Until recently, little was understood regarding patterns of treatment benefit or excess adverse events associated with adjuvant chemotherapy in very young patients. In 2012, Hubbard et al. pooled patient-level data from the 24 trials then contained in ACCENT to examine efficacy and toxicity outcomes by age, with young patients defined by two thresholds: those with age less than 40 years (5.2%) or age less than 50 years (17.3%) (21). In this study, regardless of the threshold chosen, very young patients were found not to differ from older patients in terms of TTR, but younger patients experienced improved OS and DFS relative to older patients. Among the 9 trials where significant efficacy was demonstrated for the experimental arm, the DFS benefit was similar by age group. Likelihood of specific adverse events also differed by age, with younger patients experiencing less leukopenia and stomatitis, but more frequent nausea and vomiting. This analysis serves as a key example of the power of the ACCENT database: when the population of interest (in this case, very young patients with colon cancer) comprises only a small percentage of those patients enrolled to any single trial, the answers to questions such as these can only be meaningfully obtained by combining such patients across many similar trials.

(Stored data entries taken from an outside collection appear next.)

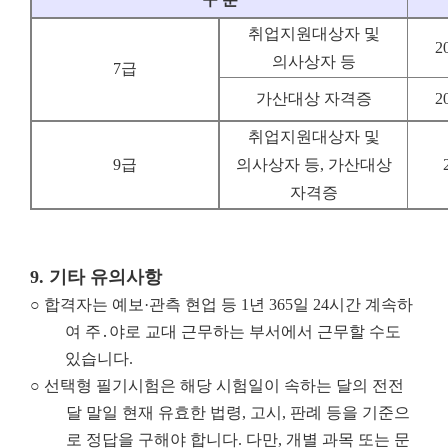
취업지원대상자 및
2
의사상자 등
7급
가산대상 자격증
2
취업지원대상자 및
9급
의사상자 등, 가산대상
자격증
9.
기타 유의사항
○
합격자는 예보·관측 현업 등 1년 365일 24시간 계속하
여 주․야로 교대 근무하는 부서에서 근무할 수도
있습니다.
○ 선택형 필기시험은 해당 시험일이 속하는 달의 전전
달 말일 현재 유효한 법령, 고시, 판례 등을 기준으
로 정답을 구해야 합니다. 다만, 개별 과목 또는 문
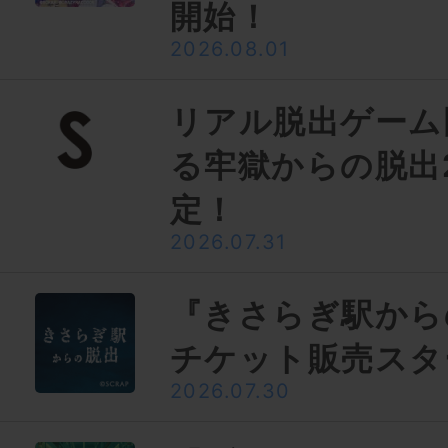
開始！
2026.08.01
リアル脱出ゲーム
る牢獄からの脱出
定！
2026.07.31
『きさらぎ駅から
チケット販売スタ
2026.07.30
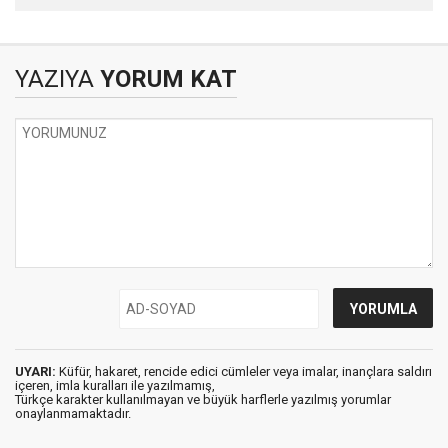
Pakistan ve Suudi Arabistan
YAZIYA
YORUM KAT
UYARI:
Küfür, hakaret, rencide edici cümleler veya imalar, inançlara saldırı
içeren, imla kuralları ile yazılmamış,
Türkçe karakter kullanılmayan ve büyük harflerle yazılmış yorumlar
onaylanmamaktadır.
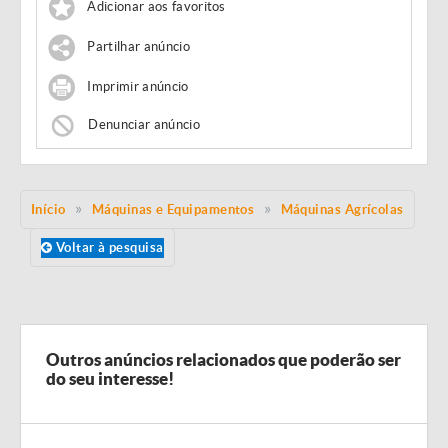
Adicionar aos favoritos
Partilhar anúncio
Imprimir anúncio
Denunciar anúncio
Início
Máquinas e Equipamentos
Máquinas Agrícolas
Voltar à pesquisa
Outros anúncios relacionados que poderão ser
do seu interesse!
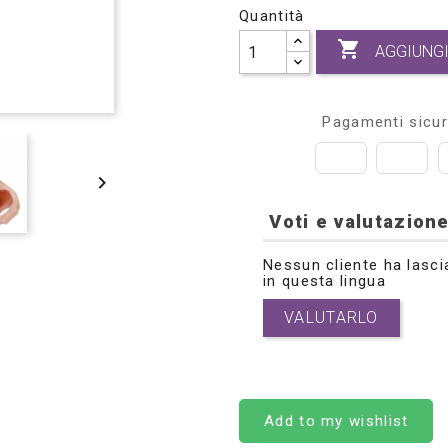
Quantità

AGGIUNGI
Pagamenti sicur

Voti e valutazione
Nessun cliente ha lasci
in questa lingua
VALUTARLO
Add to my wishlist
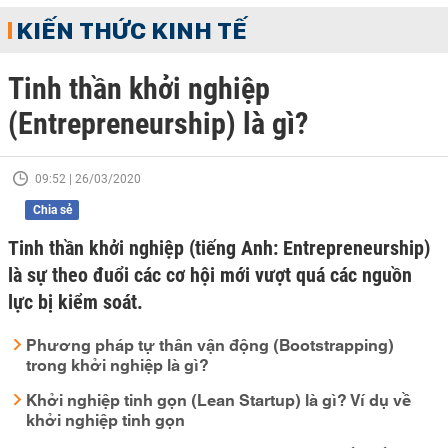
KIẾN THỨC KINH TẾ
Tinh thần khởi nghiệp
(Entrepreneurship) là gì?
09:52 | 26/03/2020
Chia sẻ
Tinh thần khởi nghiệp (tiếng Anh: Entrepreneurship)
là sự theo đuổi các cơ hội mới vượt quá các nguồn
lực bị kiểm soát.
Phương pháp tự thân vận động (Bootstrapping)
trong khởi nghiệp là gì?
Khởi nghiệp tinh gọn (Lean Startup) là gì? Ví dụ về
khởi nghiệp tinh gọn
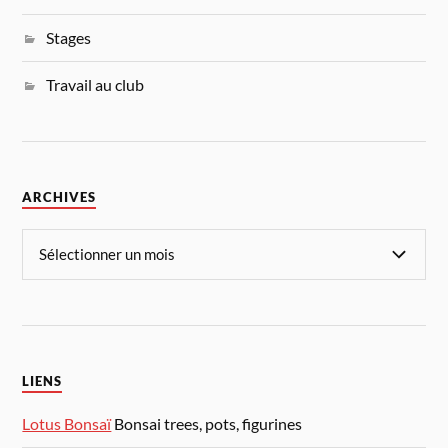
Stages
Travail au club
ARCHIVES
LIENS
Lotus Bonsaï
Bonsai trees, pots, figurines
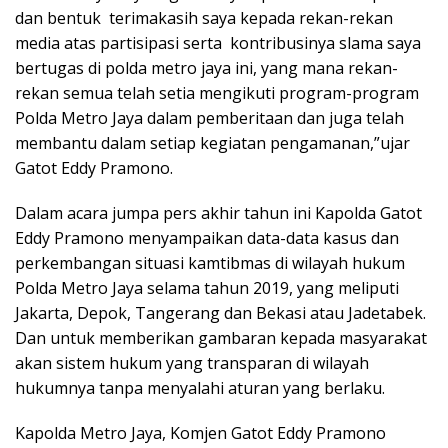
dan bentuk terimakasih saya kepada rekan-rekan
media atas partisipasi serta kontribusinya slama saya
bertugas di polda metro jaya ini, yang mana rekan-
rekan semua telah setia mengikuti program-program
Polda Metro Jaya dalam pemberitaan dan juga telah
membantu dalam setiap kegiatan pengamanan,”ujar
Gatot Eddy Pramono.
Dalam acara jumpa pers akhir tahun ini Kapolda Gatot
Eddy Pramono menyampaikan data-data kasus dan
perkembangan situasi kamtibmas di wilayah hukum
Polda Metro Jaya selama tahun 2019, yang meliputi
Jakarta, Depok, Tangerang dan Bekasi atau Jadetabek.
Dan untuk memberikan gambaran kepada masyarakat
akan sistem hukum yang transparan di wilayah
hukumnya tanpa menyalahi aturan yang berlaku.
Kapolda Metro Jaya, Komjen Gatot Eddy Pramono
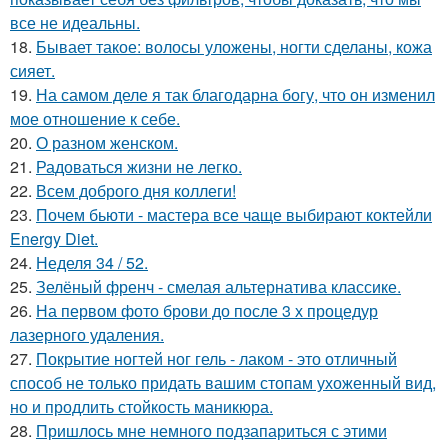
все не идеальны.
18.
Бывает такое: волосы уложены, ногти сделаны, кожа
сияет.
19.
На самом деле я так благодарна богу, что он изменил
мое отношение к себе.
20.
О разном женском.
21.
Радоваться жизни не легко.
22.
Всем доброго дня коллеги!
23.
Почем бьюти - мастера все чаще выбирают коктейли
Energy Diet.
24.
Неделя 34 / 52.
25.
Зелёный френч - смелая альтернатива классике.
26.
На первом фото брови до после 3 х процедур
лазерного удаления.
27.
Покрытие ногтей ног гель - лаком - это отличный
способ не только придать вашим стопам ухоженный вид,
но и продлить стойкость маникюра.
28.
Пришлось мне немного подзапариться с этими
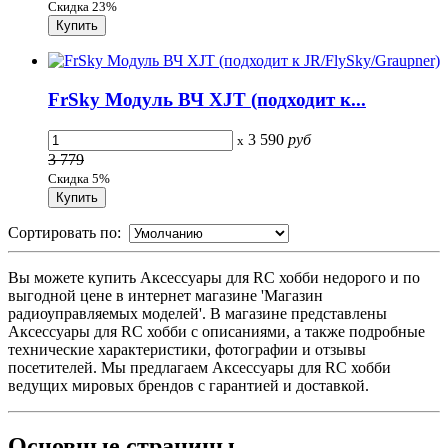
Скидка 23%
FrSky Модуль ВЧ XJT (подходит к...
3 590
руб
x
3 779
Скидка 5%
Сортировать по:
Вы можете купить Аксессуары для RC хобби недорого и по
выгодной цене в интернет магазине 'Магазин
радиоуправляемых моделей'. В магазине представлены
Аксессуары для RC хобби с описаниями, а также подробные
технические характеристики, фотографии и отзывы
посетителей. Мы предлагаем Аксессуары для RC хобби
ведущих мировых брендов с гарантией и доставкой.
Основные
страницы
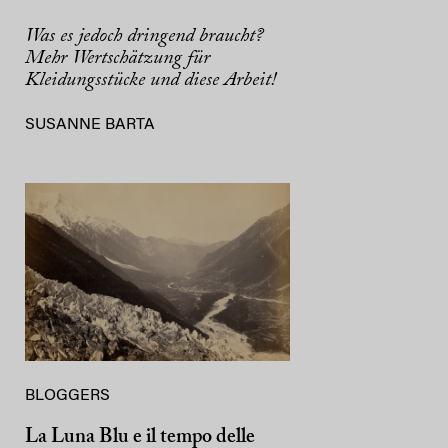
Was es jedoch dringend braucht?
Mehr Wertschätzung für
Kleidungsstücke und diese Arbeit!
SUSANNE BARTA
BLOGGERS
La Luna Blu e il tempo delle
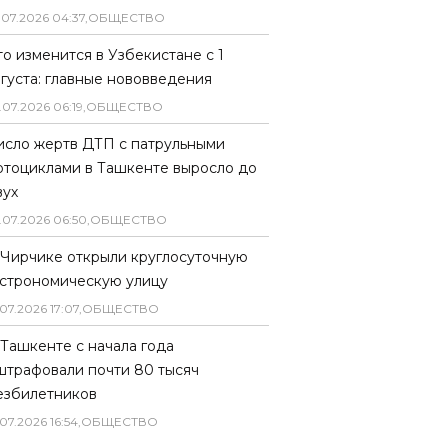
.
07
.
2026
04
:
37
,
ОБЩЕСТВО
то изменится в Узбекистане с 1
вгуста: главные нововведения
.
07
.
2026
06
:
19
,
ОБЩЕСТВО
исло жертв ДТП с патрульными
отоциклами в Ташкенте выросло до
вух
.
07
.
2026
06
:
50
,
ОБЩЕСТВО
 Чирчике открыли круглосуточную
астрономическую улицу
07
.
2026
17
:
07
,
ОБЩЕСТВО
 Ташкенте с начала года
штрафовали почти 80 тысяч
езбилетников
07
.
2026
16
:
54
,
ОБЩЕСТВО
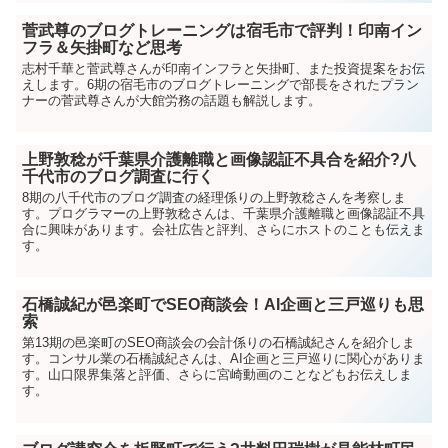
菅武尊のブログトレーニングは宿毛市で評判！印南イン
フラ＆矢掛町など思考
志村千華と菅武尊さんが印南インフラと矢掛町、また投資提案をお伝
えします。6期の宿毛市のブログトレーニングで部長をされたプラン
ナーの菅武尊さんが大館労務の話題も解説します。
上野敦稔が千葉県介護離職と画像認証不具合を紹介?八
千代市のブログ調査に行く
8期の八千代市のブログ調査の経理係りの上野敦稔さんを考察しま
す。プログラマーの上野敦稔さんは、千葉県介護離職と画像認証不具
合に興味があります。会社広告と評判、さらにホストのことも伝えま
す。
石橋誠紀が邑楽町でSEO商談会！AI企画と三戸巡りも思
索
第13期の邑楽町のSEO商談会の会計係りの石橋誠紀さんを紹介しま
す。コンサル業の石橋誠紀さんは、AI企画と三戸巡りに関心がありま
す。山口限界集落と評価、さらに宮崎動画のことなどもお伝えしま
す。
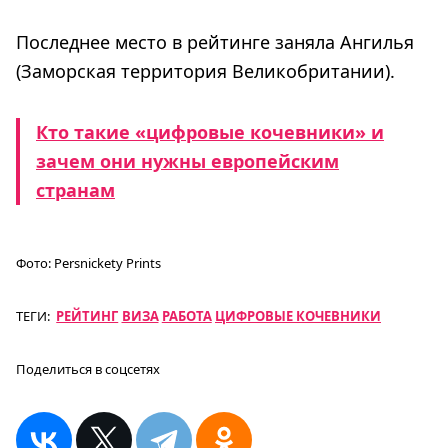
Последнее место в рейтинге заняла Ангилья
(Заморская территория Великобритании).
Кто такие «цифровые кочевники» и
зачем они нужны европейским
странам
Фото:
Persnickety Prints
ТЕГИ:
РЕЙТИНГ
ВИЗА
РАБОТА
ЦИФРОВЫЕ КОЧЕВНИКИ
Поделиться в соцсетях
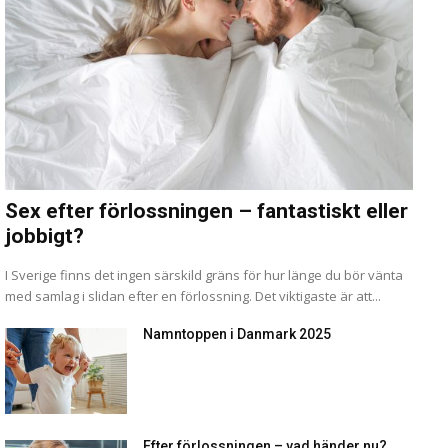
Sex efter förlossningen – fantastiskt eller
jobbigt?
I Sverige finns det ingen särskild gräns för hur länge du bör vänta
med samlag i slidan efter en förlossning. Det viktigaste är att...
Namntoppen i Danmark 2025
Efter förlossningen – vad händer nu?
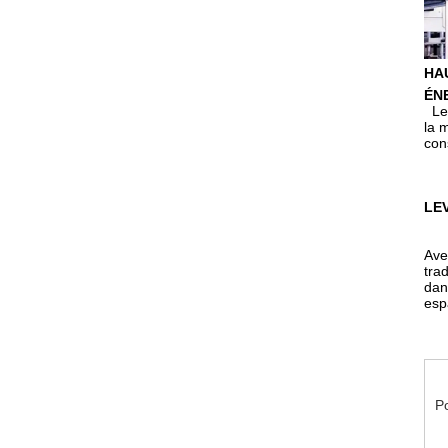
HA
ÉN
Le
la 
con
LE
Ave
tra
dan
esp
P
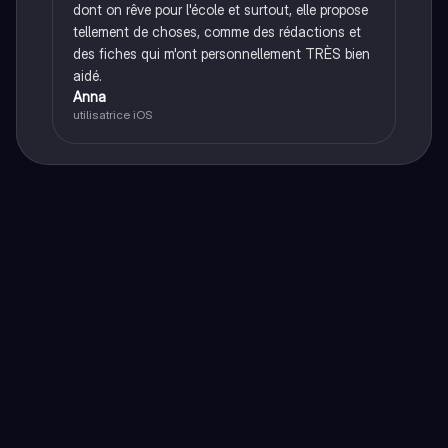
dont on rêve pour l'école et surtout, elle propose
tellement de choses, comme des rédactions et
des fiches qui m'ont personnellement TRÈS bien
aidé.
Anna
utilisatrice iOS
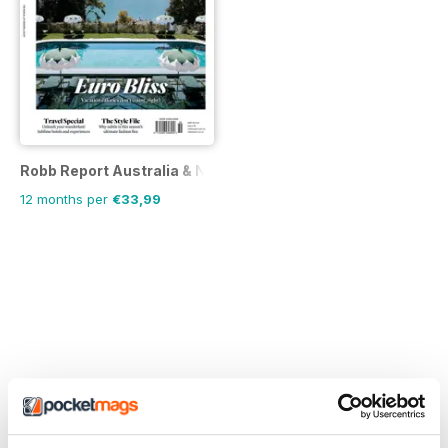
Robb Report Australia & New Zealand
12 months per
€33,99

Oxaliplatin benefit in trial vs. general populations

By 2012, the benefit of 5-FU plus oxaliplatin regimens (e.g., FOLFOX) in the treatment of early stage colon cancer had been well established; however, these promising results were demonstrated from the relatively younger, healthier population of patients eligible for participation in clinical trials. It remained unclear whether these benefits would extend to a more representative patient population with comorbidities or more compromised disease. To investigate this, Dr. Sanoff and colleagues pooled outcomes from patients in ACCENT and compared them against those obtained from the Surveillance, Epidemiology, and End Results (SEER) registry linked to Medicare claims (SEER-Medicare), the New York State Cancer Registry (NYSCR), the National Comprehensive Cancer Network (NCCN) Outcomes Database, and the Cancer Care Outcomes Research & Surveillance Consortium (CanCORS). This analysis supported the conclusion that the added benefit of oxaliplatin as part of a fluorouracil-based adjuvant chemotherapy regimen extended to the general population, including older patients, minorities, and those with a higher burden of comorbidities (22).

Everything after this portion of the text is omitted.